I might just knit another of these next spring!
Knit Picks Lindy Chain yarn
We have a winner! Katherine of Hudson, Ohio won this beautiful book.
If only I hadn’t broken my arm, I’d have spent the past few weeks making summer tops from the lovely book Knitted Tanks & Tunics: 21 Crisp, Cool Designs for Sleeveless Tops. Designer Angela Hahn’s patterns include a variety of techniques and skill levels, all using a nice selection of cotton, linen, bamboo and other cool yarns.
Several tops feature clever construction, like this one called “Charlotte”:
The techniques used in different patterns range from lace, to fair isle, to this mosaic design:
I love that there are patterns that appeal to many skill levels. Relatively new knitters could easily make this cute “Atlanta” top. I can see this as an excellent first project to teach a new knitter the basics of making a sweater.
Here’s the top want to make. I like the “Marietta” V-neck back, mirrored by a clever V-shaped insert in the front. I like the simple cable down the center, too.
A careful study of the designer’s instructions show they are well-written. Her charts are well-done, with clear symbols and detailed written instructions for special stitches. I really like Hahn’s schematics, too. They include more details and more measurements than most schematics I’ve seen. I love great schematics that enhance my ability to understand a pattern.
The other place this books excels is in the Techniques section. The directions are very well written, with fantastic photos to illustrate the techniques. Over the years I’ve been knitting, I’ve appreciated being able to learn new skills from Techniques sections like this. Well-written and well-illustrated tutorials like these have given me the confidence to try patterns that I thought were beyond my abilities.
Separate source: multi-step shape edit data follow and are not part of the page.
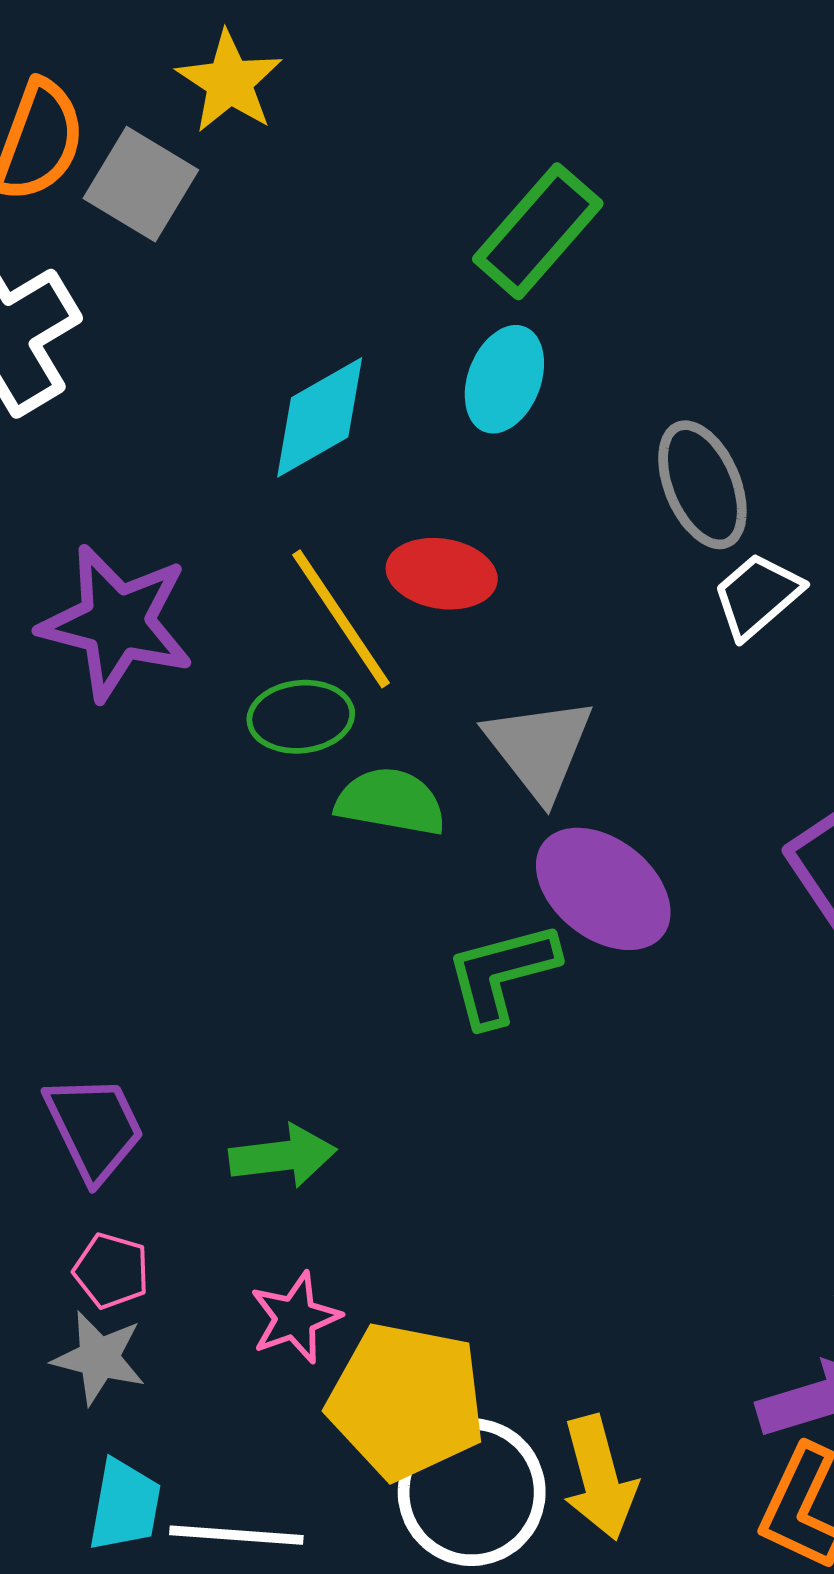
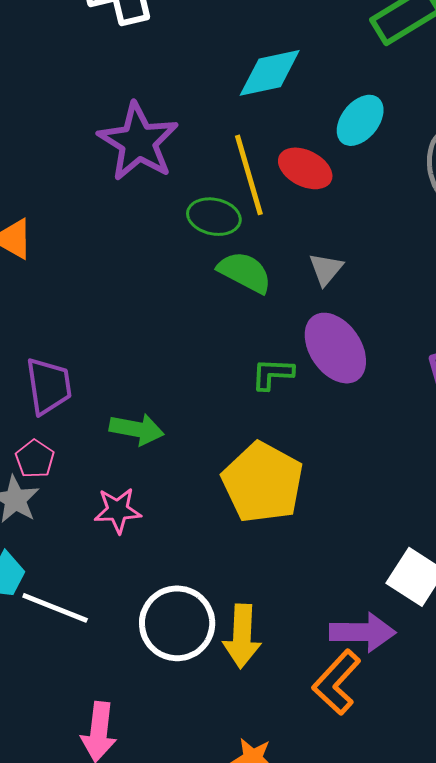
cyan ellipse: (504, 379) -> (360, 120), moved
gray triangle: (539, 748) -> (326, 269), size x0.6
green L-shape: (502, 974) -> (272, 374), size x0.7
yellow pentagon: (406, 1401) -> (263, 483), moved

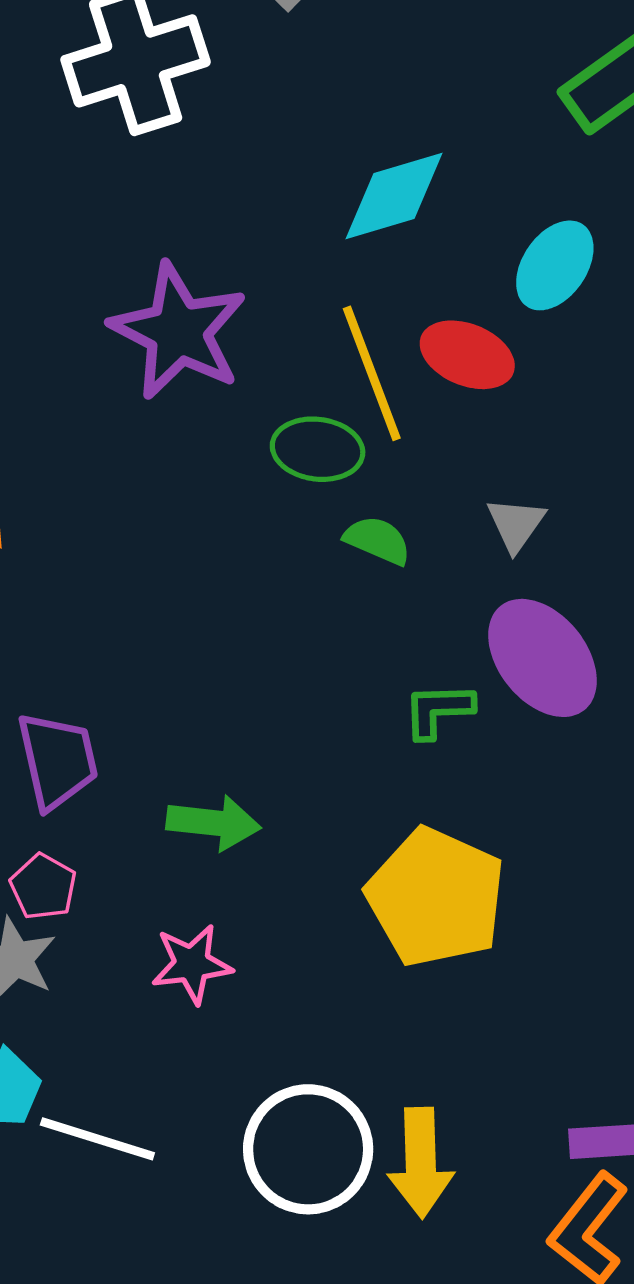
green semicircle: (245, 272) -> (378, 540), size x0.7

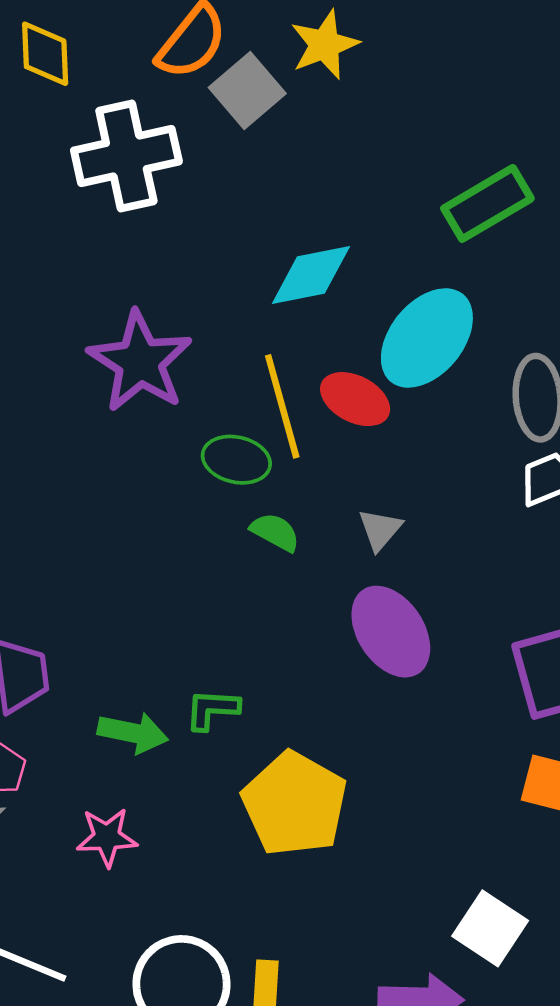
cyan ellipse: (555, 265) -> (427, 338), size x1.5
green L-shape: (438, 710) -> (212, 709), moved

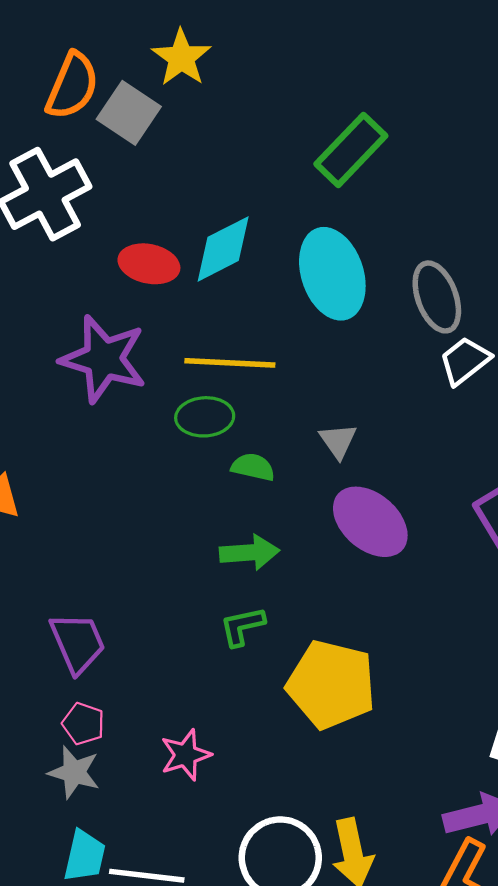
cyan ellipse: (427, 338) -> (332, 274), turned -42
red ellipse: (355, 399) -> (149, 264), moved
yellow line: (282, 406) -> (230, 363), turned -56
green arrow: (133, 733) -> (249, 553), moved

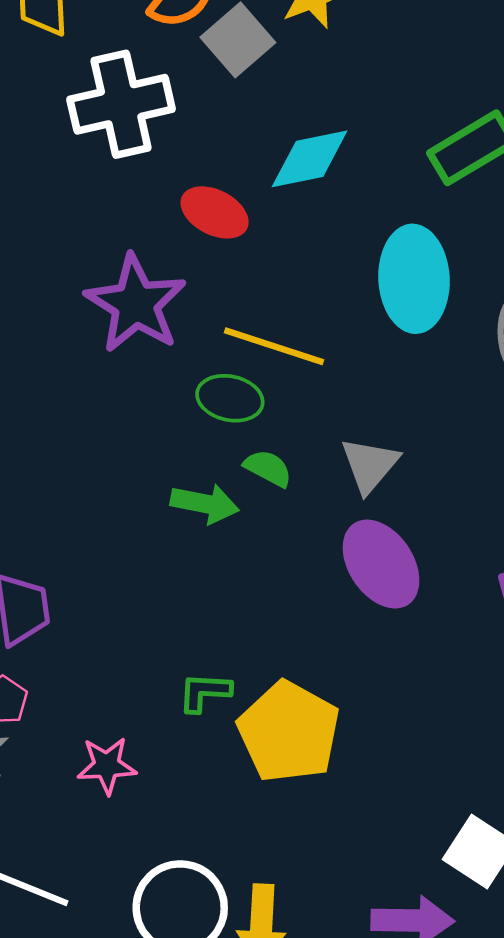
cyan diamond: (223, 249) -> (310, 159), moved
gray triangle: (338, 441) -> (370, 465), size x1.4
green arrow: (249, 553) -> (205, 504), moved
green L-shape: (242, 626) -> (205, 692), moved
It’s so gratifying to learn new skills and be able to finish such projects!
I’m giving away this wonderful perfect-for-summer book in a random drawing from comments left here on this post. The comment period will be open until midnight Eastern Time on Sunday, August 19th.
To enter the random drawing, simply leave a comment here on this post. Please include your contact information in your comment so I can let you know if you’re the winner. (One comment per person, please, with only one comment and email address per person.)
I can mail this book anywhere in the world as long as there are no postal or delivery restrictions.
This book was kindly provided by the distributor National Book Network.